Nicola Mostyn on the Farrelly brothers’ latest film

Published on October 15th 2007.

The Heartbreak Kid

So far in the Farrelly brother’s movie-making career we’ve seen glorified stupidity (Dumb and Dumber), semen as hair gel (There’s Something About Mary), multiple personality disorders (Me, Myself and Irene), morbid obesity (Shallow Hal) and conjoined twins (Stuck On You), all unusual set-ups from which the brothers have cheerfully mined their peculiar brand of gross-out comedy. And for their latest trick this directorial duo have tackled….marrying the wrong woman. Hmmm.

Stiller plays his usual role of the droll, put-upon ordinary Joe with just a little discernable flatness.

Ben Stiller is Eddie Cantrow, a forty year old sports store owner who is single and getting continual grief off his hen-pecked best friend Mac (Rob Corddry), and foul-mouthed, frisky dad (the actor’s real father, Seinfeld’s Jerry Stiller), who reckon that he should just meet a girl, take the plunge and get married.

Seated at the kids table at his ex-fiancé’s wedding, he starts to think they might be right and when he meets the beautiful blonde Lila (Malin Akerman) a whirlwind affair leads to a marriage proposal and lo! Eddie’s hitched. But once the ring is on his finger he starts to think he may have been hasty and when he meets a funny, sports loving Miranda on his honeymoon she seems a much more likely contender for his perfect woman…

This film’s a remake of a 1972 original starring Cybill Shepherd, and it would be worth renting this version to see whether director Elaine May managed to pull off the premise of a man who woos another woman on his honeymoon, without having you lose sympathy for just about everyone. Alas, the Farrellys’ don’t manage it.

The film begins amiably enough with some ambling banter between Eddie and his Dad, who, with his vivid orange toupee, puts me in mind of a randy orang-utan. Stiller plays his usual role of the droll, put-upon ordinary Joe with just a little discernable flatness.

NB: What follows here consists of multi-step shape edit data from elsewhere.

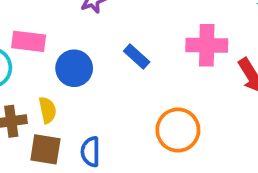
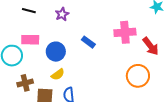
yellow semicircle: (48, 110) -> (58, 74), moved, turned 72
orange circle: (178, 130) -> (138, 76), moved

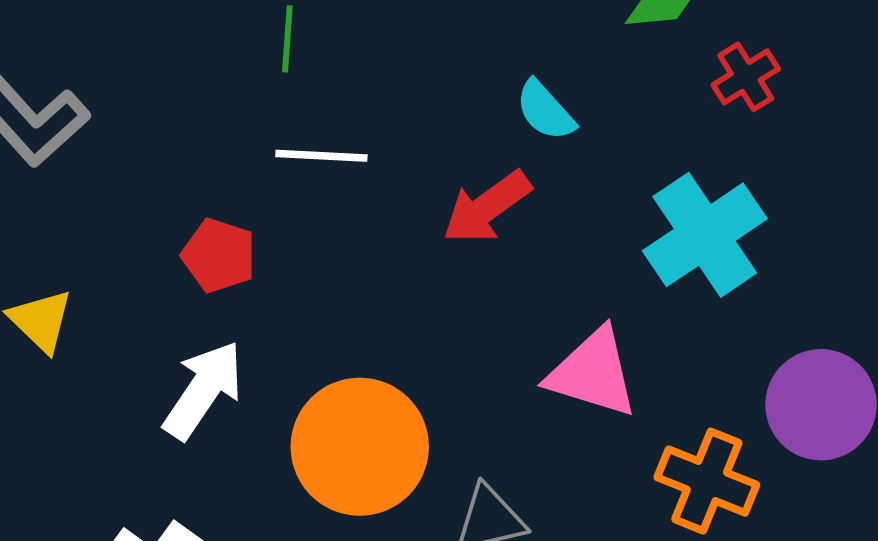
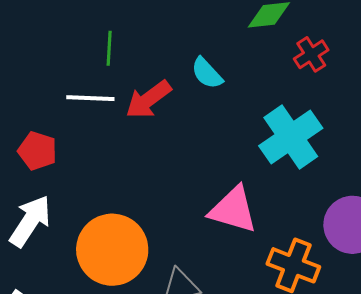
green line: (287, 39) -> (109, 48), moved
red arrow: (487, 207) -> (148, 99), moved

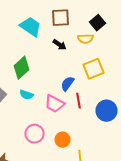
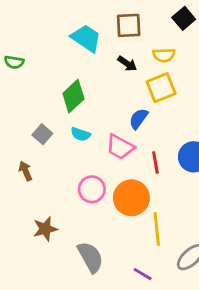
black square: (98, 23) -> (184, 18), moved
yellow square: (94, 69) -> (161, 88), moved
red line: (78, 101) -> (155, 162), moved
orange circle: (62, 140) -> (131, 198), size x1.6

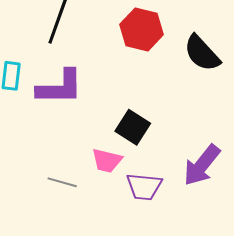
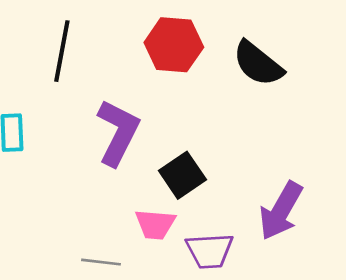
purple L-shape: (60, 87) -> (118, 132), moved, turned -54
black square: (133, 127) -> (182, 175), turned 32

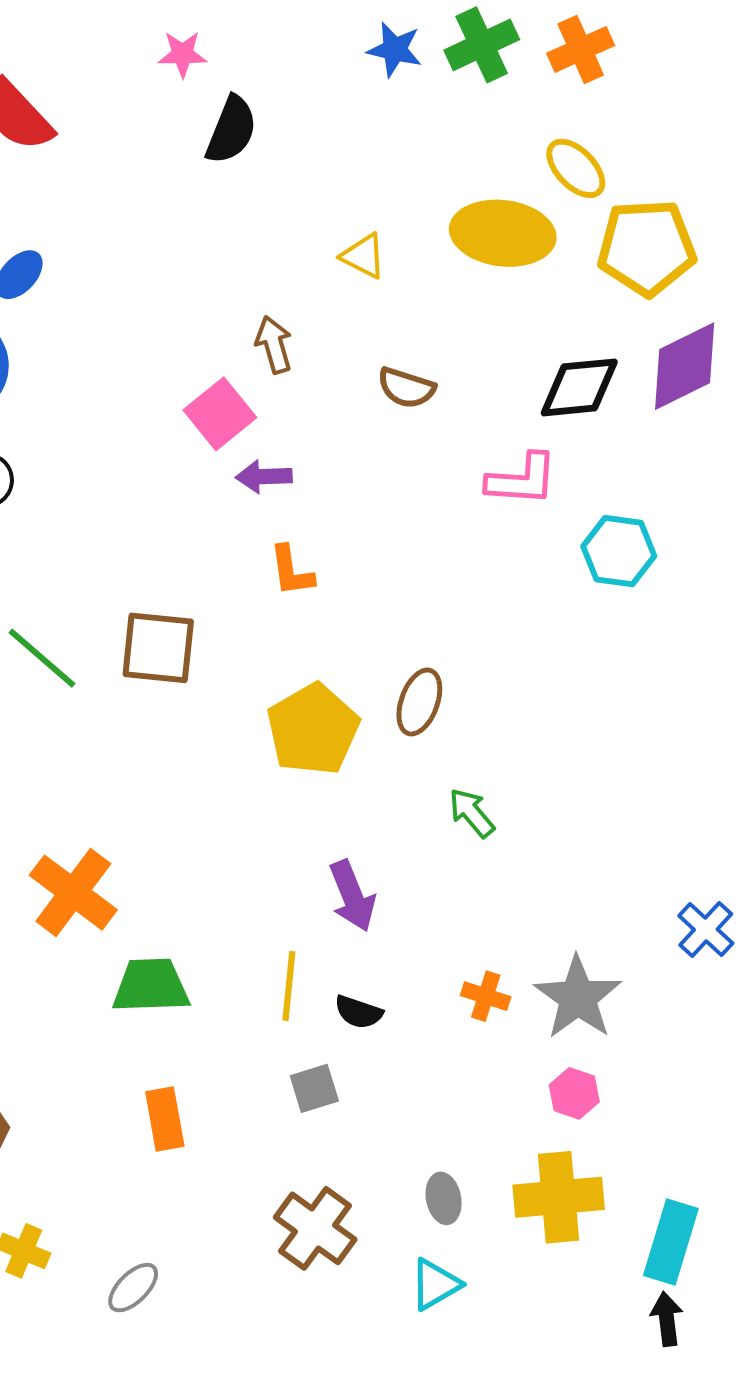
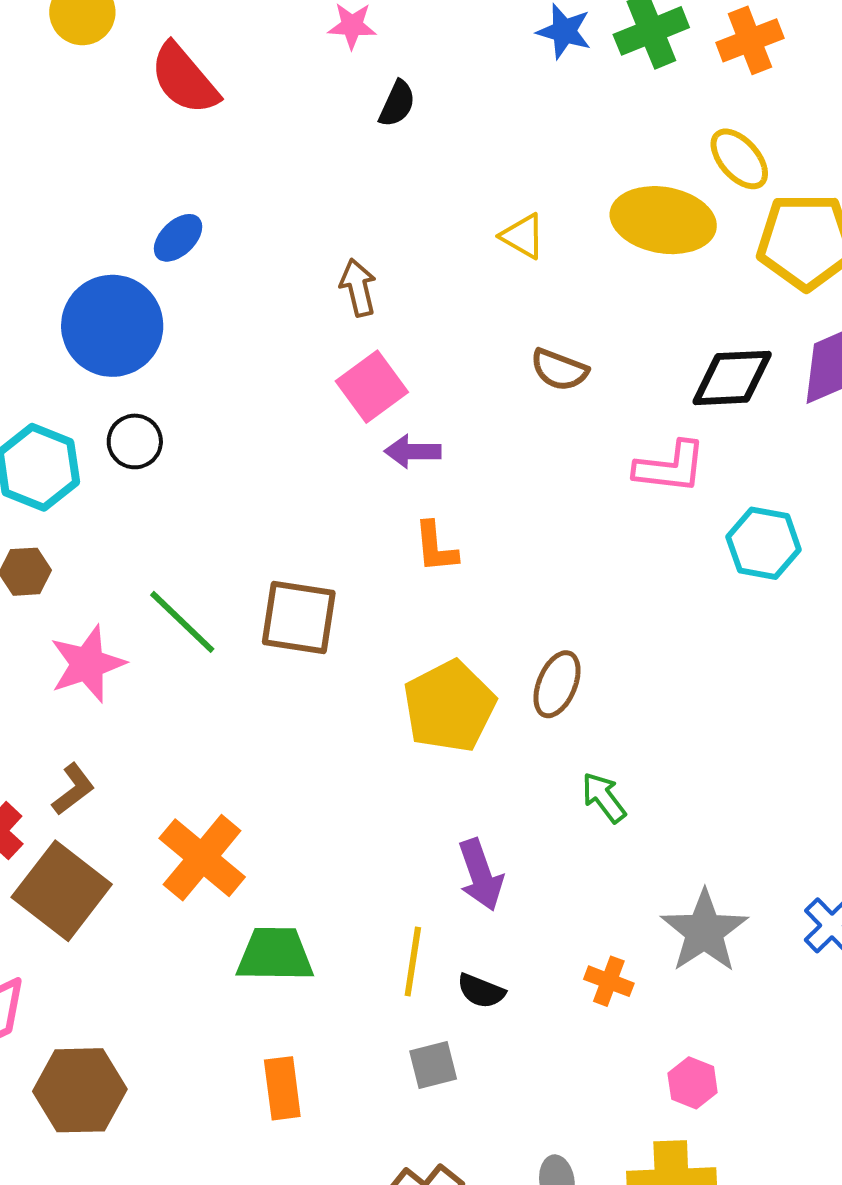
black semicircle: (231, 130) -> (397, 104), size x0.7
brown arrow: (274, 345) -> (358, 288), moved
gray star: (578, 998) -> (704, 931), moved

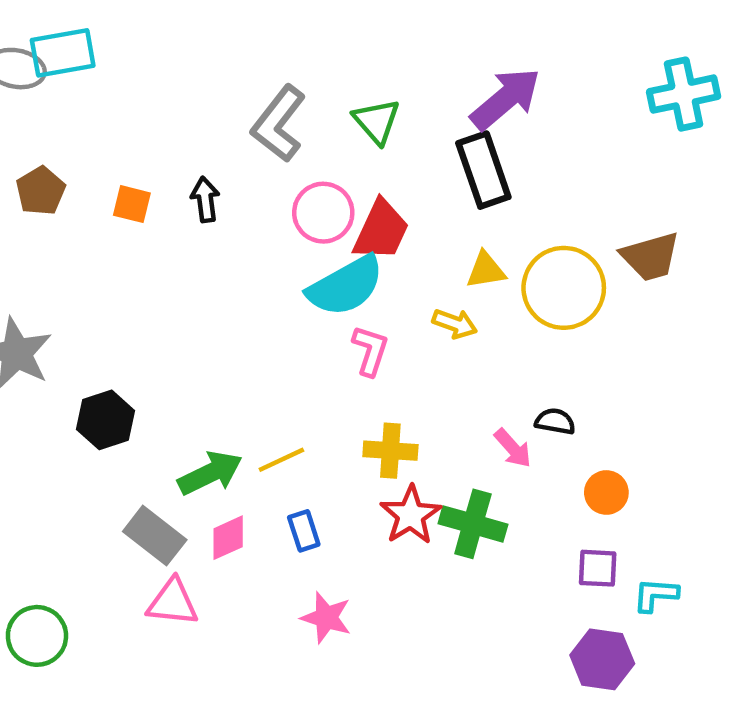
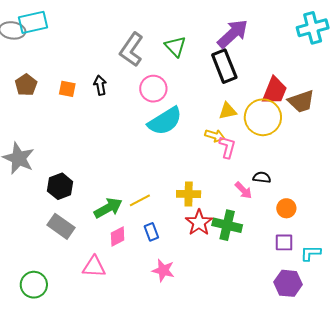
red trapezoid: (381, 230) -> (275, 91), moved
pink L-shape: (370, 350) -> (227, 147), moved
gray rectangle: (155, 536) -> (61, 226), moved

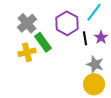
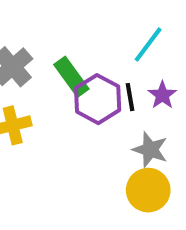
purple hexagon: (67, 23) -> (98, 99), moved
green rectangle: (43, 42) -> (71, 77), moved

Alas, any fondness the film might have built up for Eddie begins to ebb away around the time Lila’s fat mother waddles up to him at the end of the wedding ceremony and proclaims that her daughter is wearing the very same dress she wore on her big day, at which Eddie blanches. In the past, the Farrellys’ have been experts at judging the tone of such moments – mixing excruciation with humour and deriving a guilty, sniggering laugh – but this is a cheap shot and sets Eddie up as a superficial arsehole.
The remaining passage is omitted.